A infância é o que resta de prazeroso na nossa memória de adultos. Tempo sem remorsos, sem dramas, mesmo com as cobranças, as tarefas e as carências materiais num Brasil mais pobre e rural. Havia o estudo, mas também tempo para brincar. Havia o rigor de uma educação tradicional, mas também caniços e piavas, o futebol e as fundas que assustavam passarinhos(não tínhamos pontaria boa o suficiente para acertar neles).
Eram anos de rios com água em abundância correndo entre casas e pastos, entre arrozais e milharais, entre arbustos e aquela faixa de terra que os moradores deixavam arborizada, para evitar a erosão. Rios que rendiam banhos nos dias de calor e que se tornavam perigosos em dias de tormentas.Eram tempos de roça e potreiros. Os campinhos margeavam as estradas de terra onde a gurizada marcava seus torneios e carrasquinhos para ocupar as horas nos fins de tarde do interior.
Eram os fins de semana na casa de algum tio, as pescas em que primos metiam a mão embaixo das pedras e, em vez de peixes, traziam uma cobra d’água. Anos de festas de igreja regadas a gasosas, de novenas e domingueiras, de dedicatórias musicais pelo alto falante, e de italianos jogando a mora. De bergamotas fartas, de inocência mesclada com a tentação de espiar as meninas trocando de roupa pelas vidraças do grupo escolar.

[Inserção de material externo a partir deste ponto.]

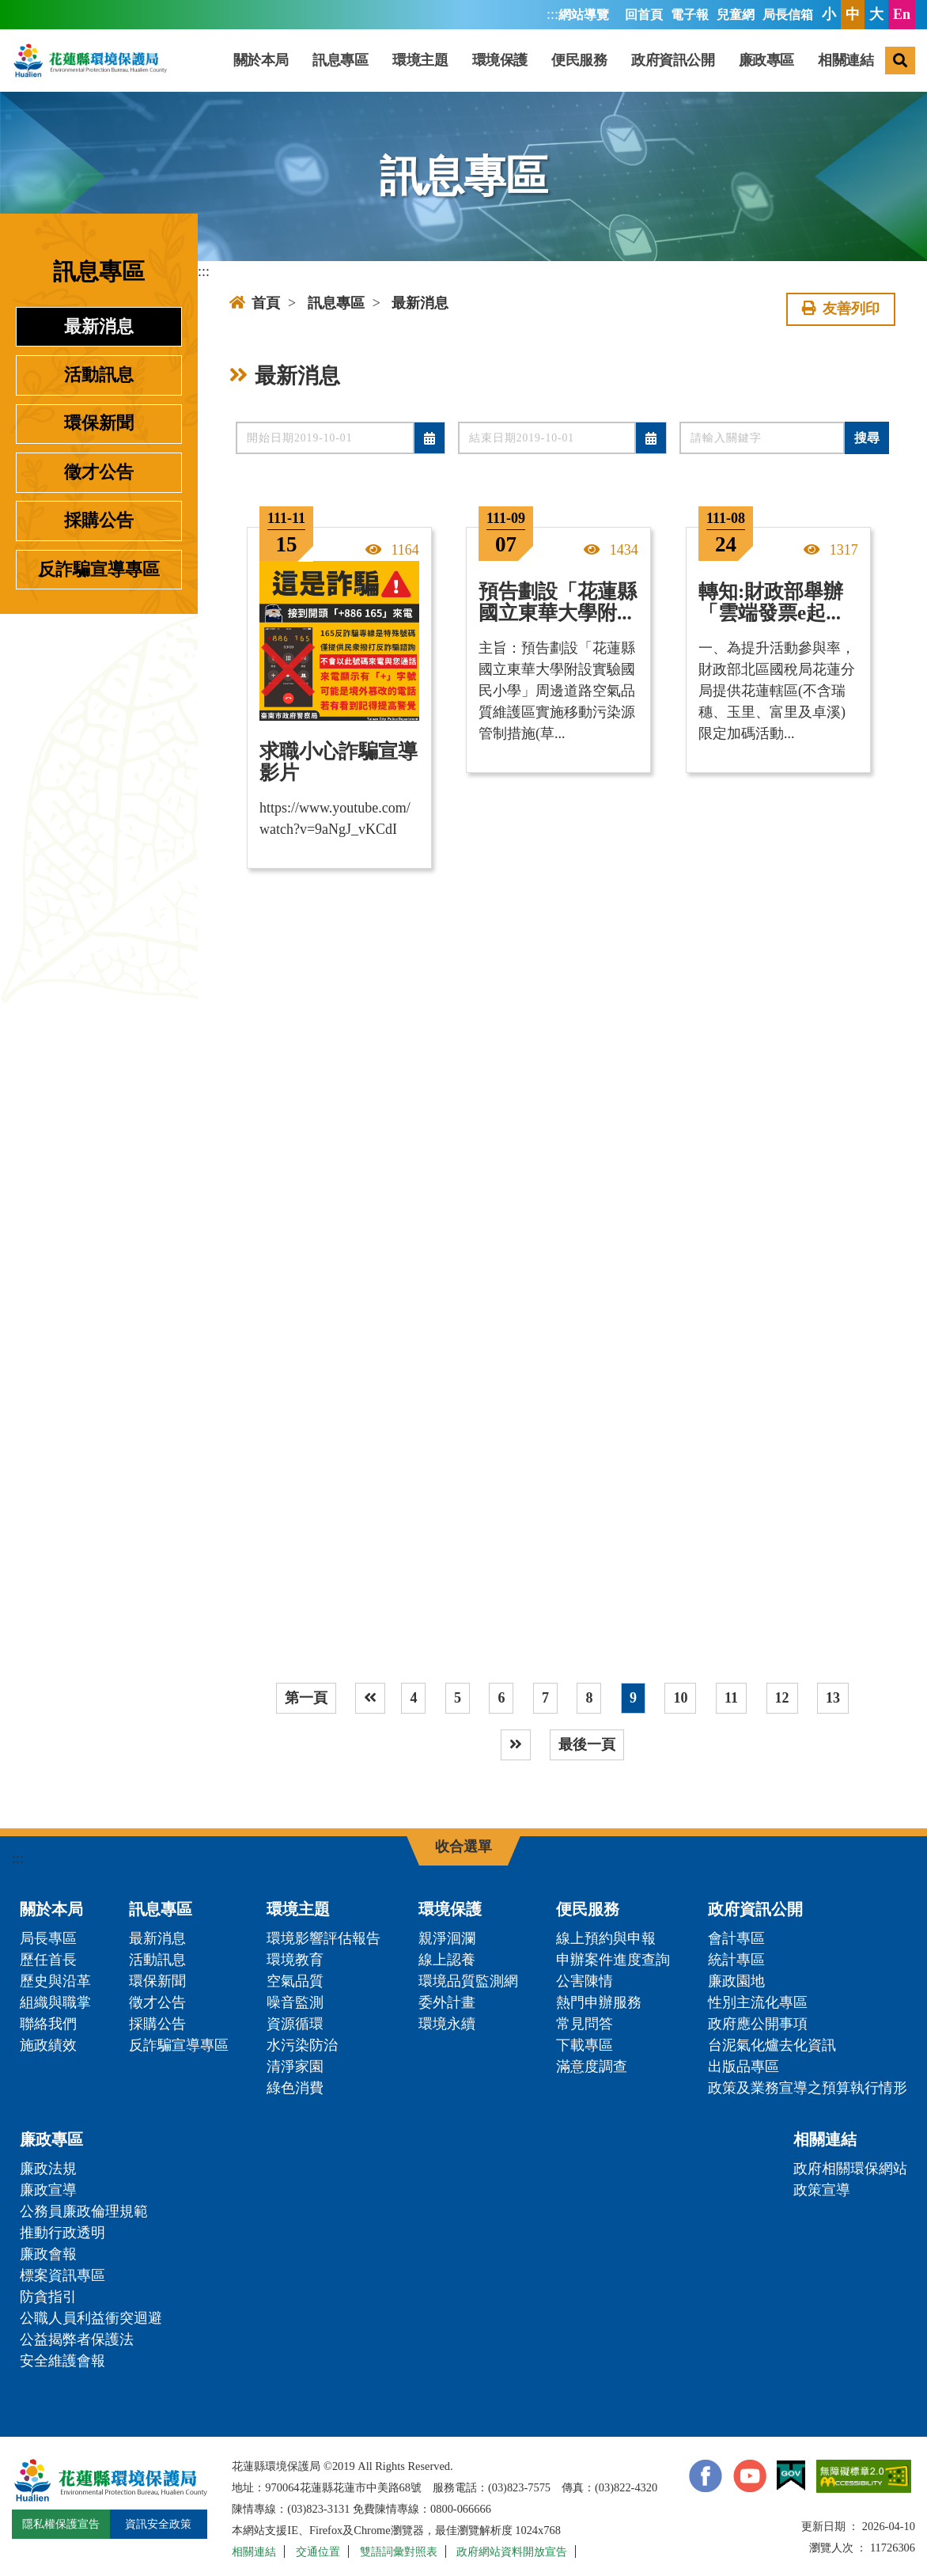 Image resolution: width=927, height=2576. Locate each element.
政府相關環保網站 (850, 2168)
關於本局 (261, 60)
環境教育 (295, 1960)
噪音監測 (295, 2002)
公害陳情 (584, 1981)
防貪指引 (48, 2297)
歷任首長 (48, 1960)
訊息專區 (340, 60)
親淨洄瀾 (446, 1938)
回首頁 (644, 15)
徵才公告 (99, 472)
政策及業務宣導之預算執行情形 (807, 2088)
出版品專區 (743, 2066)
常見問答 (584, 2024)
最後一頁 (586, 1744)
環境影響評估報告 (323, 1938)
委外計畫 (446, 2002)
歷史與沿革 (55, 1981)
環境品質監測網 (468, 1981)
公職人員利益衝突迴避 (91, 2318)
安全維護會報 (62, 2361)
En (901, 14)
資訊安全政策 (158, 2523)
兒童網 (736, 15)
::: (552, 14)
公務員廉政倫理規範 (84, 2211)
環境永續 (446, 2024)
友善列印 (841, 308)
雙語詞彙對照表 (398, 2551)
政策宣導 (821, 2190)
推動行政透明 (62, 2233)
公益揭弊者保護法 (77, 2339)
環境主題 (420, 60)
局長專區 (48, 1938)
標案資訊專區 (62, 2275)
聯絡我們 (48, 2024)
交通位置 (318, 2551)
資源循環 (295, 2024)
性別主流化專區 (758, 2002)
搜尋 (867, 438)
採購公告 (99, 520)
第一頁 (306, 1698)
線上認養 (446, 1960)
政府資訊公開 (672, 60)
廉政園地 (736, 1981)
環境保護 (500, 60)
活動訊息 (99, 375)
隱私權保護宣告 (61, 2523)
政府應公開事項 (758, 2024)
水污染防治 (302, 2045)
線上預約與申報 (606, 1938)
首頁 (254, 303)
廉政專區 (766, 60)
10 (680, 1698)
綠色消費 (295, 2088)
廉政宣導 (48, 2190)
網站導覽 (583, 15)
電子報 (690, 15)
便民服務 (579, 60)
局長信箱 (787, 15)
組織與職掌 (55, 2002)
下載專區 (584, 2045)
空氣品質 (295, 1981)
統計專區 (736, 1960)
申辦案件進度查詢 (613, 1960)
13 (833, 1698)
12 (782, 1698)
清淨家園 (295, 2066)
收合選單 (463, 1846)
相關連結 (845, 60)
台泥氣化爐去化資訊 (772, 2045)
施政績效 (48, 2045)
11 (731, 1698)
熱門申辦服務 (598, 2002)
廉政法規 (48, 2168)
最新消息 (99, 326)
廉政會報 (48, 2254)
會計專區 (736, 1938)
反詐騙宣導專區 (99, 569)
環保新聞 (99, 423)
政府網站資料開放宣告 (511, 2551)
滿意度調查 (591, 2066) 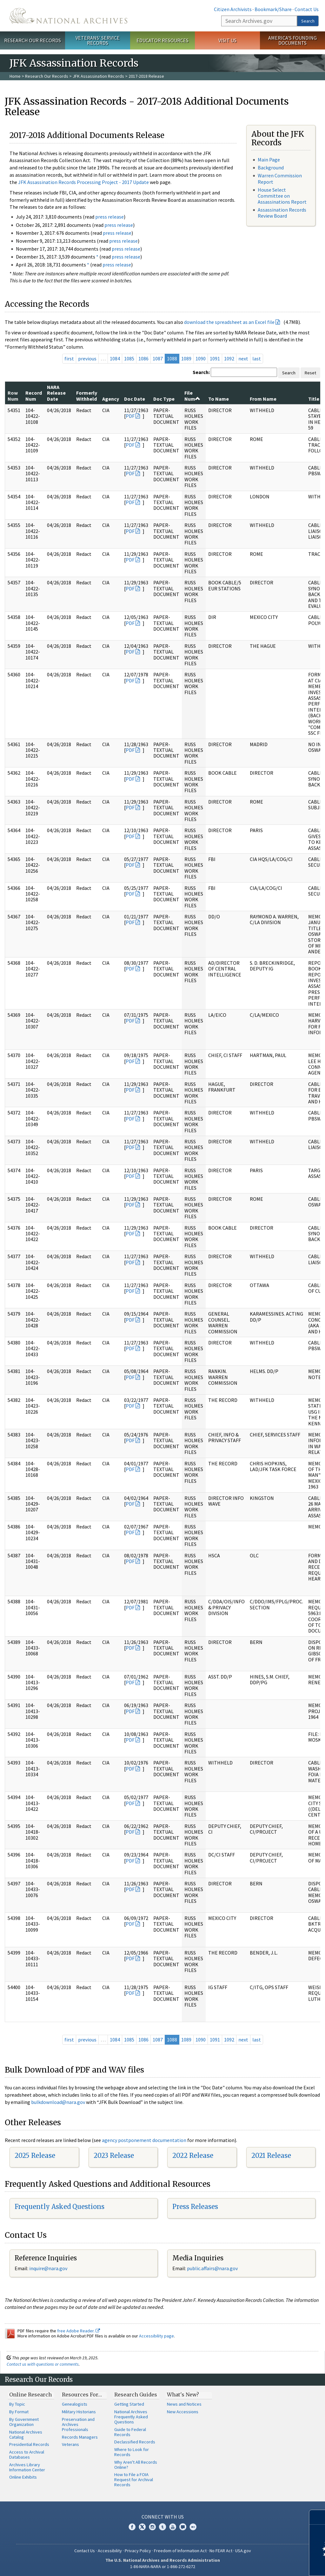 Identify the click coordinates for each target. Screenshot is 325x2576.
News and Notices (184, 2404)
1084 (115, 358)
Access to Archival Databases (26, 2454)
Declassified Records (134, 2442)
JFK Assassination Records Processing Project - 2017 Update (83, 182)
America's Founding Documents (292, 40)
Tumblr (162, 2527)
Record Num (33, 396)
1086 (143, 358)
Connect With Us (163, 2517)
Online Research (30, 2394)
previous (87, 358)
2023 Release (114, 2155)
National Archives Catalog (25, 2434)
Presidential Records (29, 2444)
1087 (158, 358)
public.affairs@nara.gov (212, 2268)
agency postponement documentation (144, 2140)
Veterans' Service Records (98, 40)
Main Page (269, 159)
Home (15, 76)
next (243, 358)
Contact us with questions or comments (43, 2364)
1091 (215, 358)
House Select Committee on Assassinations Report (282, 196)
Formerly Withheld (86, 396)
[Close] (318, 2517)
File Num (192, 396)
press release (109, 217)
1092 (229, 358)
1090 (201, 358)
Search (308, 21)
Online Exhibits (23, 2477)
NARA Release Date (56, 393)
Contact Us (307, 9)
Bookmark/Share (273, 9)
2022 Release (192, 2155)
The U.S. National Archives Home (68, 15)
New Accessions (182, 2412)
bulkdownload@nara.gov (58, 2102)
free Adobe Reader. (78, 2331)
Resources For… (82, 2394)
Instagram (152, 2527)
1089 (186, 358)
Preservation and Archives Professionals (78, 2424)
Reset (310, 373)
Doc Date (134, 399)
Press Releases (195, 2207)
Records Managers (80, 2437)
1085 (129, 358)
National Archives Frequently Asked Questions (131, 2417)
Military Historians (79, 2412)
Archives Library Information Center (27, 2467)
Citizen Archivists (233, 9)
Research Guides (135, 2394)
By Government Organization (24, 2421)
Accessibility (110, 2550)
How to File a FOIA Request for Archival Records (133, 2479)
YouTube (172, 2527)
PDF (130, 416)
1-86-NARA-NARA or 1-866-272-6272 (162, 2566)
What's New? (183, 2394)
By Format (19, 2412)
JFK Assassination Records (98, 76)
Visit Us (227, 40)
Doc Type (164, 399)
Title (313, 399)
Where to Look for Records (131, 2452)
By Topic (17, 2404)
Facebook (132, 2527)
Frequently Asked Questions (59, 2207)
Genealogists (74, 2404)
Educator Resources (162, 40)
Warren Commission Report (280, 178)
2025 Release (35, 2155)
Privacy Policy (138, 2550)
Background (271, 167)
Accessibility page (156, 2336)
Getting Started (129, 2404)
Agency (110, 399)
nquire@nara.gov (48, 2268)
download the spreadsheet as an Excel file (229, 322)
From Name (263, 399)
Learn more (268, 2564)
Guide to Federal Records (130, 2432)
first (69, 358)
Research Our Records (32, 40)
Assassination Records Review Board (282, 213)
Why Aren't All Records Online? (135, 2464)
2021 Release (271, 2155)
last (256, 358)
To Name (218, 399)
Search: (201, 372)
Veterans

Na teia que tece a memória restam pedaços, resquícios, retalhos de um período único, em tudo diferente dos dias de pressa e atribulações da vida adulta, em que o encanto e a confiança dão lugar às obrigações, ao mau colesterol e às despesas fixas. Hoje, essas passagens retornam esparsas, como alertas de que nem tudo podemos e de que nem sempre somos o que sonhamos.